#Prerequisite
-
Some of the codes may require JAVA 8.
-
For using the ngram spell checker, 1GB memory may be required. (Default will be BKTree spell checker which requires less memory)
-
Since serve mode require both index of web pages and news feed, we decide to put the index file of news feed along with the codes. (The corpora of news feed is too large to submit.)
-
Ngram spell checker index mode may not be required since the default spell checker will be BKTree due the less memory consuming.
#Compile and Run
We used Ant for our project environment setting. Thus, you could easily to compile the project using command.
homework3$ ant clean compile
-
We used several external library, So, whenever compile the files, mining, constructing index or serving, the path to the library’s files need to be include in classpath.
-
We recommended to include the path manual when running the program, because we implemented a progress bar which Ant can not print it in real time.
Minining:
homework3$ java -cp ./bin/classes:./bin/lib/* edu.nyu.cs.cs2580.SearchEngine --mode=mining --options=conf/engine.conf
Wiki Web Page Indexing:
homework3$ java -cp ./bin/classes:./bin/lib/* edu.nyu.cs.cs2580.SearchEngine --mode=web_page_index --options=conf/engine.conf
News Feed Indexing:
homework3$ java -cp ./bin/classes:./bin/lib/* edu.nyu.cs.cs2580.SearchEngine --mode=news_feed_index --options=conf/engine.conf
Ngram spell checker Indexing (Require both meta.idx from web pages corpora and news feed corpora):
homework3$ java -cp ./bin/classes:./bin/lib/* edu.nyu.cs.cs2580.SearchEngine --mode=ngram-spell-check-index --options=conf/engine.conf
Serving:
homework3$ java -cp ./bin/classes:./bin/lib/* edu.nyu.cs.cs2580.SearchEngine --mode=serve --port=25806 --options=conf/engine.conf
Bhattacharyya:
homework3$ java -cp ./bin/classes:./bin/lib/* edu.nyu.cs.cs2580.Bhattacharyya prf.tsv qsim.tsv
Spearman:
homework3$ java -cp ./bin/classes:./bin/lib/* edu.nyu.cs.cs2580.Spearman data/pageRank/pageRanks.g6 data/numView/numViews.g6
Spell checker evaluator:
homework3$ java -cp ./bin/classes:./bin/lib/* edu.nyu.cs.cs2580.evaluator.SpellCorrectionEvaluator
Crawler will keep running and crawls every 2 hours:
ant crawl
To generate the news input for MALLET (with window size of 2 weeks ):
ant interdata
Then run Shell Script to call MALLET to generate topics:
./topic_model.sh
To get the metrics of topics, run:
ant analyze
#Implementation Detail
-
Using Snowball Porter Stemmer Java library for aggressive text stemming, all library files are packaged into the "edu.nyu.cs.cs2580.Snowball".
-
Using Apache Lucene KStmmer Java Library for text stemming with validation, all library files are packaged into the "edu.nyu.cs.cs2580.KStemmer".
-
Using JSoup for HTML extracting.
-
Using JFlex for text analysis.
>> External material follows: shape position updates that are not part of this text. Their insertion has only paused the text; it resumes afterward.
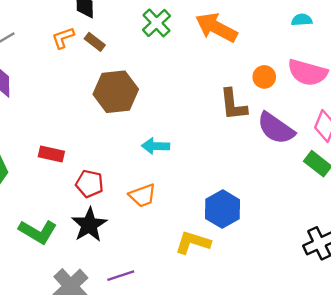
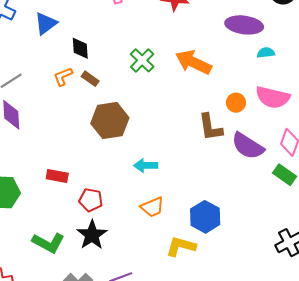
orange trapezoid: (143, 195) -> (152, 207), moved

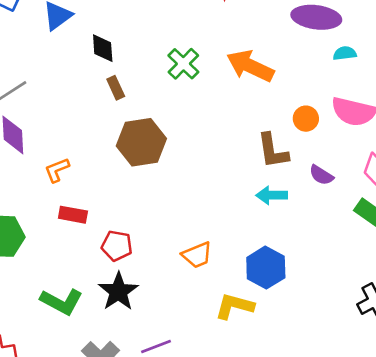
orange L-shape: (63, 76) -> (57, 170), moved
brown rectangle: (90, 79) -> (116, 88), turned 30
purple semicircle: (248, 146) -> (321, 175), size x0.6
cyan arrow: (146, 165) -> (272, 195), moved

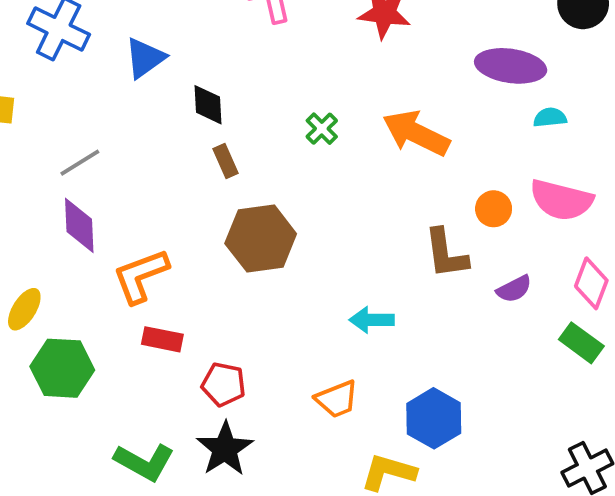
green cross: (183, 64) -> (322, 129), size x0.7
orange L-shape: (57, 170) -> (141, 276), size x1.6
purple semicircle: (321, 175) -> (514, 289), turned -60
cyan arrow: (272, 195) -> (372, 320), moved

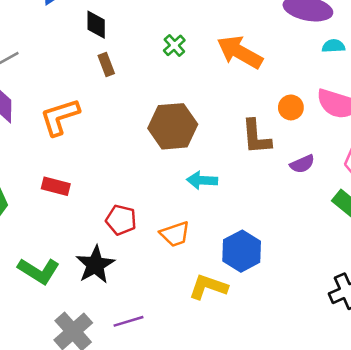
brown hexagon: (261, 239) -> (173, 126), moved
orange L-shape: (141, 276) -> (60, 117), moved
red pentagon: (224, 384) -> (121, 220), moved

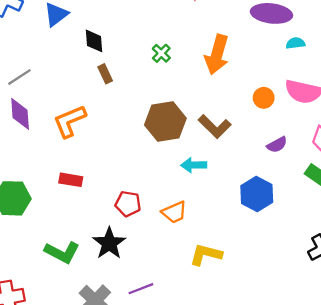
orange arrow: (240, 52) -> (217, 55), turned -99
brown L-shape: (256, 137) -> (215, 127), moved, turned -36
blue hexagon: (242, 251) -> (257, 194), moved

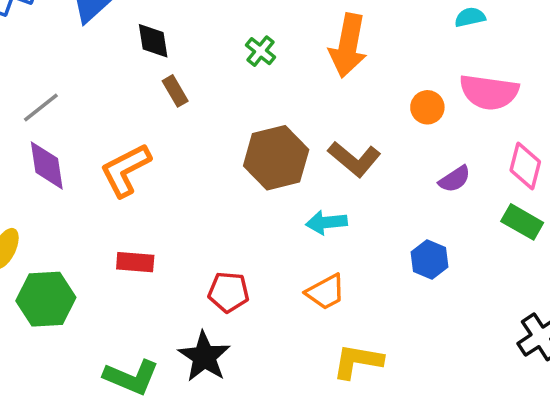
blue hexagon: (257, 194) -> (430, 259), size x0.7
orange trapezoid: (174, 212) -> (326, 292), moved

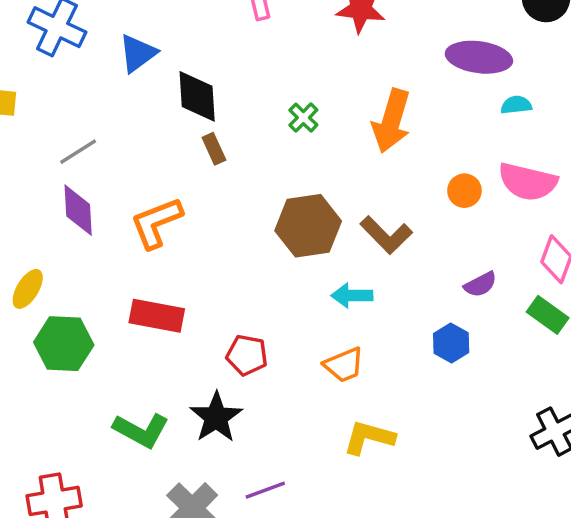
black diamond: (153, 41) -> (197, 96), size x1.4
purple semicircle: (455, 179) -> (480, 284), moved
red rectangle: (135, 262) -> (157, 316), size x1.4

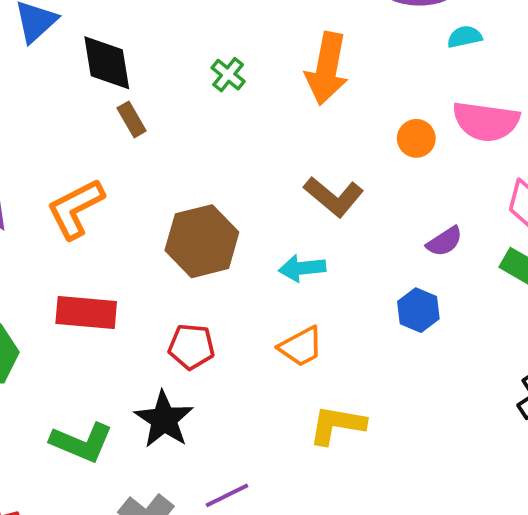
brown hexagon: (308, 226) -> (202, 241), moved

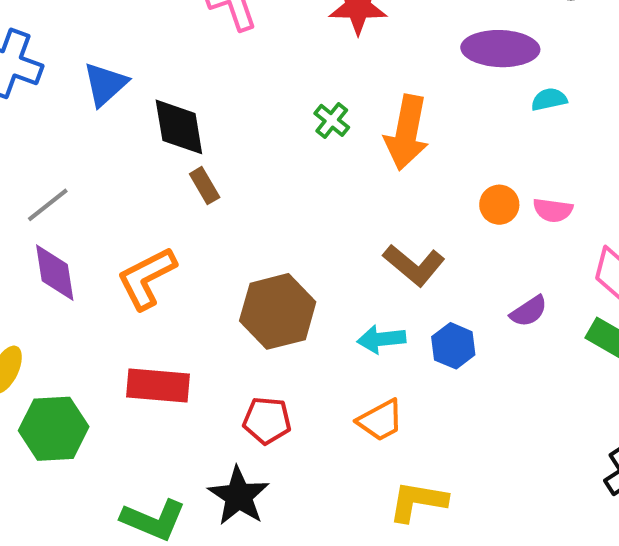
green cross: (228, 75) -> (332, 120), moved
pink semicircle: (486, 121) -> (553, 210), moved, size x0.6
blue hexagon: (418, 310) -> (453, 346), moved

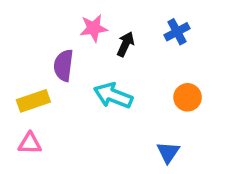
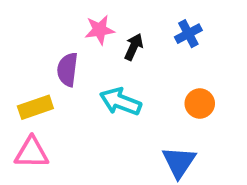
pink triangle: (30, 143) -> (32, 153), size x1.4
blue triangle: (168, 152) -> (179, 162), size x1.4

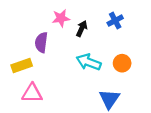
cyan arrow: (120, 102) -> (89, 62), moved
pink triangle: (32, 153) -> (32, 93), moved

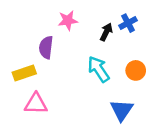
black arrow: (82, 29) -> (106, 32), moved
cyan arrow: (89, 62) -> (99, 69), turned 35

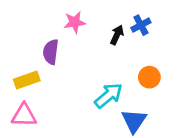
cyan arrow: (99, 69) -> (109, 96), moved, turned 84
pink triangle: (36, 104) -> (24, 115), moved

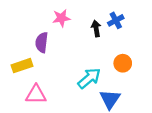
black arrow: (117, 35) -> (96, 29), turned -35
pink triangle: (24, 115) -> (36, 95), moved

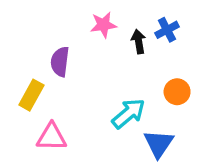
pink star: (61, 18) -> (103, 25), moved
yellow rectangle: (22, 66) -> (31, 95), turned -42

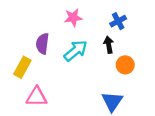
black arrow: (139, 42) -> (109, 45), moved
cyan arrow: (129, 113) -> (76, 51), moved

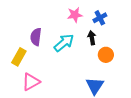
pink star: (73, 18) -> (75, 15), moved
pink triangle: (37, 97) -> (31, 82), turned -30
All regular expressions are based on Word Boundaries defined on http://www.unicode.org/reports/tr29/.
-
We mainly use compressed inverted index to index the web pages and news feed.
-
We use boilerpipe to extract main content from the html pages.
-
We implemented extent list, which help us to know whether a term exists in the title or not. (Current only two field: main content and title.)
-
We set a memory threshold for inverted index and document term frequency map and will split it into disk once the threshold is met. Later we will merge them together...
-
The merge process will produce only one file for inverted index called corpus.idx and another file for document term frequency map called documents.idx.
-
The rest will be serialized to a single file called meta.idx.
-
According to different mode, we are able to process different kinds of documents by using the same index class with different document processor class and document class.
-
Ngram spell checker need to construct its own index based on the corpus index meta data which including its dictionary, term frequency etc...
-
It's a separate mode because it takes some time for constructing and can be optional during the serving mode. (Currently are disabled, and use another spell checker to speed the load time at the beginning.)
-
We load the index object first.
-
For ngram spell checker to work, we also need to load its index unless it's disabled in the query handlers.
-
BKTree spell checker will start to construct the tree... (Which loads faster than ngram, so currently is the default spell checker)
-
For ngram spell checker to work, we also need to load its index
-
The inverted index (posting list) and document term frequency are not loaded at beginning, instead we load them at run time if we need them.
-
If the size of inverted index or document term frequency hits a threshold, then it will be cleared first. (Priority clean is not implemented yet... Which will first pop the least popular one)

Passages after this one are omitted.